# Zulu.



## Stan (Aug 7, 2003)

I watch this film every time it's aired, more so than the "Great Escape". I love Steve McQueen but I love this film more. No, I do like Steve McQueen, he was Mister Cool in my estimation 

Roy (usedmodel), I watched Zulu again yesterday (I never miss it if I know it's being shown). Stanley Baker was a solid bloke, Welshman or not.









Strange how Welshmen often speak English with such a fine accent? No pretence to upper class inflections, just English as it should be spoken.

Mr. Burton was a master of this and perhaps Jeremy Irons has the "good voice" too? Freddie Jones spoke English in a manner that impressed me too, strange that he was born in Stoke- upon- Trent?









The English language is a fine thing, just as the people who speak it.

The United Kingdom that owns the English language should be copyrighted by the originators to make it clear to those that have confused the fact that there is only one English language and the UK owns it. Certain corporations will need a good dose of pile ointment, in my humble opinion.







That would be interesting Mr. Gates?









Text speak is not a language, it is the diatribe of the lazy. It is worthless and could never be spoken by an orator such as Richard Burton.

I worked hard for my CSE in English and much harder for the right to continue to speak it. 

But not as hard as those who worked at Rorke's Drift.

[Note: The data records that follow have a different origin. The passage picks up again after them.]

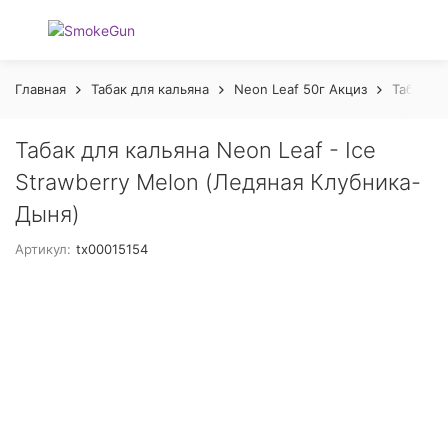
Главная
Табак для кальяна
Neon Leaf 50г Акциз
Табак дл
Табак для кальяна Neon Leaf - Ice
Strawberry Melon (Ледяная Клубника-
Дыня)
Артикул:
tx00015154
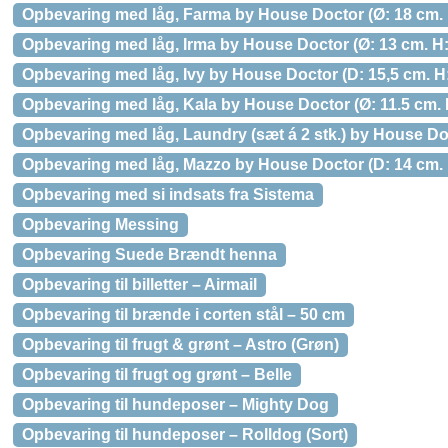
Opbevaring med låg, Farma by House Doctor (Ø: 18 cm. H
Opbevaring med låg, Irma by House Doctor (Ø: 13 cm. H:
Opbevaring med låg, Ivy by House Doctor (D: 15,5 cm. H: 
Opbevaring med låg, Kala by House Doctor (Ø: 11.5 cm. H
Opbevaring med låg, Laundry (sæt á 2 stk.) by House Doct
Opbevaring med låg, Mazzo by House Doctor (D: 14 cm. H
Opbevaring med si indsats fra Sistema
Opbevaring Messing
Opbevaring Suede Brændt henna
Opbevaring til billetter – Airmail
Opbevaring til brænde i corten stål – 50 cm
Opbevaring til frugt & grønt – Astro (Grøn)
Opbevaring til frugt og grønt – Belle
Opbevaring til hundeposer – Mighty Dog
Opbevaring til hundeposer – Rolldog (Sort)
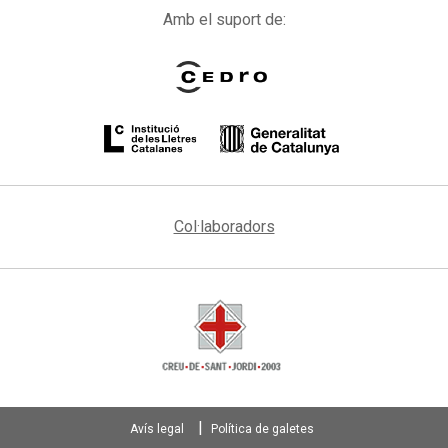
Amb el suport de:
Col·laboradors
Avís legal
Política de galetes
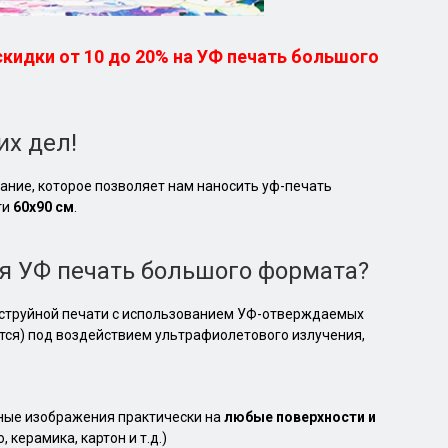
скидки от 10 до 20% на УФ печать большого
х дел!
ание, которое позволяет нам наносить уф-печать
ти
60х90 см
.
я УФ печать большого формата?
струйной печати с использованием УФ-отверждаемых
ся) под воздействием ультрафиолетового излучения,
ные изображения практически на
любые поверхности и
, керамика, картон и т.д.)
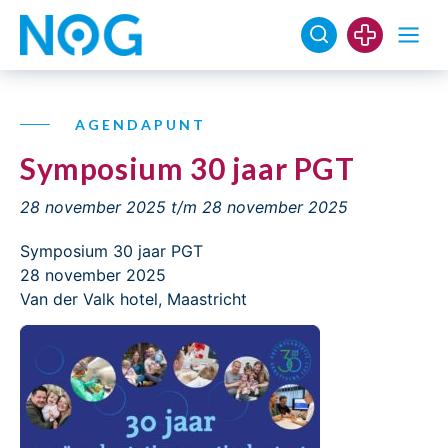
AGENDAPUNT
Symposium 30 jaar PGT
28 november 2025
t/m 28 november 2025
Symposium 30 jaar PGT
28 november 2025
Van der Valk hotel, Maastricht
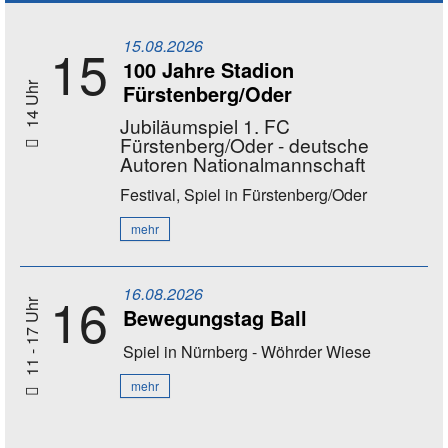
15.08.2026
15
100 Jahre Stadion
Fürstenberg/Oder
14 Uhr
Jubiläumspiel 1. FC
Fürstenberg/Oder - deutsche
Autoren Nationalmannschaft
Festival, Spiel
in Fürstenberg/Oder
mehr
16.08.2026
16
11 - 17 Uhr
Bewegungstag Ball
Spiel
in Nürnberg - Wöhrder Wiese
mehr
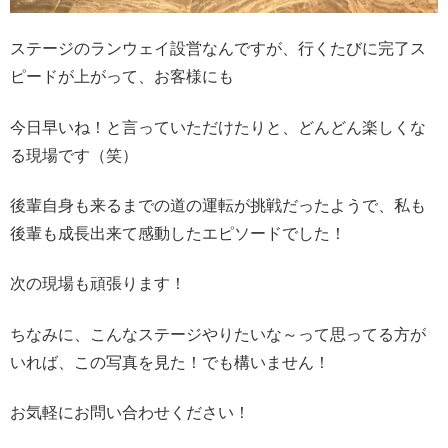
ステージのランウェイ設営なんですが、行くたびに完了ス
ピードが上がって、お客様にも
今日早いね！と言っていただけたりと、どんどん楽しくな
る現場です（笑）
後輩自身も来るまでの道の運転が挑戦だったようで、私も
後輩も成長出来て感動したエピソードでした！
次の現場も頑張ります！
ちなみに、こんなステージやりたいな～って思ってる方が
いれば、この写真を見た！でも構いません！
お気軽にお問い合わせください！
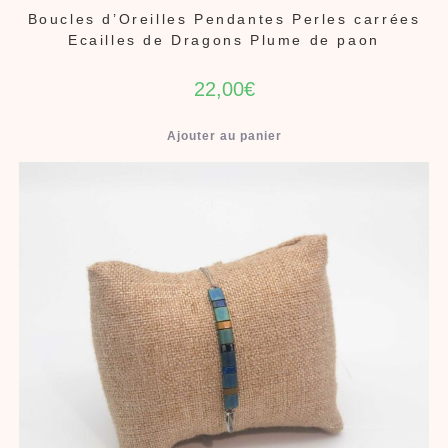
Boucles d’Oreilles Pendantes Perles carrées
Ecailles de Dragons Plume de paon
22,00
€
Ajouter au panier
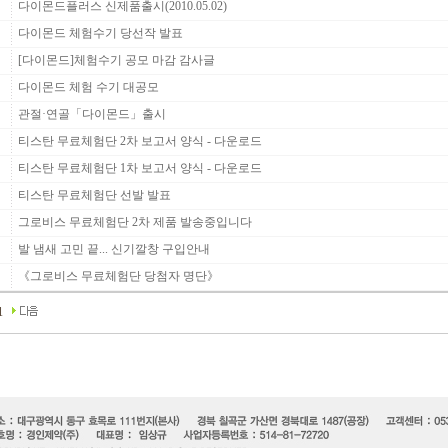
다이몬드플러스 신제품출시(2010.05.02)
다이몬드 체험수기 당선작 발표
[다이몬드]체험수기 공모 마감 감사글
다이몬드 체험 수기 대공모
관절·연골「다이몬드」출시
티스탄 무료체험단 2차 보고서 양식 - 다운로드
티스탄 무료체험단 1차 보고서 양식 - 다운로드
티스탄 무료체험단 선발 발표
그로비스 무료체험단 2차 제품 발송중입니다
발 냄새 고민 끝... 신기깔창 구입안내
《그로비스 무료체험단 당첨자 명단》
1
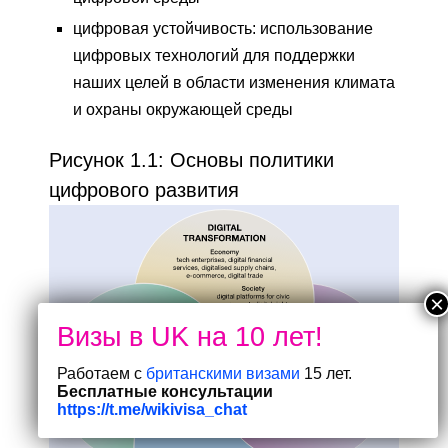
цифровая устойчивость: использование
цифровых технологий для поддержки
наших целей в области изменения климата
и охраны окружающей среды
Рисунок 1.1: Основы политики
цифрового развития
Работаем с
британскими визами
15 лет.
Бесплатные консультации
https://t.me/wikivisa_chat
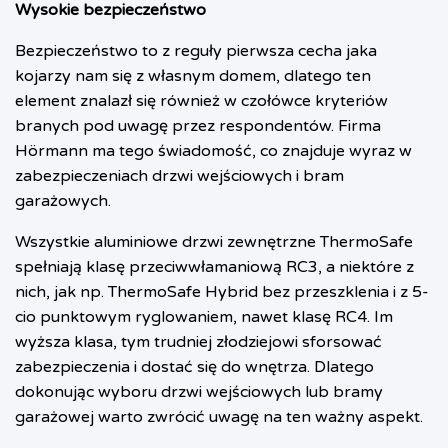
Wysokie bezpieczeństwo
Bezpieczeństwo to z reguły pierwsza cecha jaka
kojarzy nam się z własnym domem, dlatego ten
element znalazł się również w czołówce kryteriów
branych pod uwagę przez respondentów. Firma
Hörmann ma tego świadomość, co znajduje wyraz w
zabezpieczeniach drzwi wejściowych i bram
garażowych.
Wszystkie aluminiowe drzwi zewnętrzne ThermoSafe
spełniają klasę przeciwwłamaniową RC3, a niektóre z
nich, jak np. ThermoSafe Hybrid bez przeszklenia i z 5-
cio punktowym ryglowaniem, nawet klasę RC4. Im
wyższa klasa, tym trudniej złodziejowi sforsować
zabezpieczenia i dostać się do wnętrza. Dlatego
dokonując wyboru drzwi wejściowych lub bramy
garażowej warto zwrócić uwagę na ten ważny aspekt.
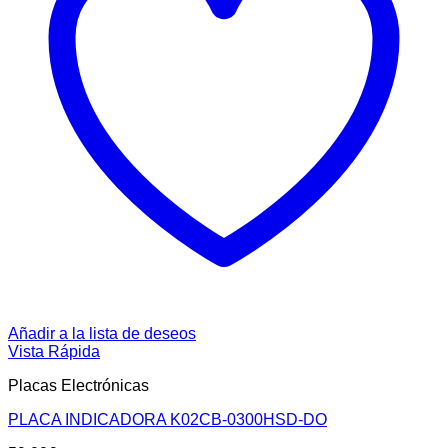
Añadir a la lista de deseos
Vista Rápida
Placas Electrónicas
PLACA INDICADORA K02CB-0300HSD-DO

Just a bit of fun from an alternative aspect.


----------



## Roger (May 17, 2003)

I worked hard for my CSE in English and much harder for the right to continue to speak it.

Stan,

Maybe soon, some of our "more enlightened" local authorities, will be proving specially translated leaflets and interpreters for us English speakers?


----------



## Russ (Feb 7, 2006)

I enjoy your comments Stan. It's interesting to note that a lot of kids type 'text speak' when chatting on the net. I'm glad to say both mine type in proper English, not prompted by me.


----------



## mach 0.0013137 (Jan 10, 2005)

Roger said:


> I worked hard for my CSE in English and much harder for the right to continue to speak it.
> 
> Stan,
> 
> Maybe soon, some of our "more enlightened" local authorities, will be proving specially translated leaflets and interpreters for us English speakers?


That would be great, I really hate the crap organisations and government departments come out with,

yesterday I saw a notice in our office at work about training courses it mentioned a "Skills ladder" wot the f**k ?!!









IMO shooting`s too good for the prats who come up with this sort of garbage* 

Anyway on a lighter note I hope everyone had a good time last night 

* BTW did I mention I`ve joined the Liberal Party`s militant wing


----------



## JoT (Aug 12, 2003)

ive banned my nephew n nieces frm txtn me n txt spk so dey do it 2 wind me ^ . my son nvr uses txt spk bt did go thru a faze of txtn me n morse code









prps I shd ask Ken Livingstone 2 employ a cpl of 12 translators n interpreters n rplce st syns frm English 2 txt lingo










I didn't notice Zulu was on last night otherwise I would have definitely watched it; the Zulus remember Rorkes Drift and Isandhlwana with great pride and honour, and while we should always remember the brave warriors of the Zulu amabutho and the British soldiers of Rorkes Drift and Isandhlwana we should never forget the incompetence of Lietenant General the Lord Chelford who by splitting his forces and not ensuring the camp had suitable perimeter protection was largely to blame for the massacre at Isandhlwana. The Zulus were inevitably beaten shortly after at Ulundi by a force of 17,000 British, it was all over in less than an hour.

The battlefields are well worth a visit if you are down that way.


----------



## USEDMODEL (Mar 26, 2005)

Stan said:


> Roy (usedmodel), I watched Zulu again yesterday (I never miss it if I know it's being shown). Stanley Baker was a solid bloke, Welshman or not.
> 
> 
> 
> ...


The first comment Stan, I agree with wholeheartedly, we Welsh are Good.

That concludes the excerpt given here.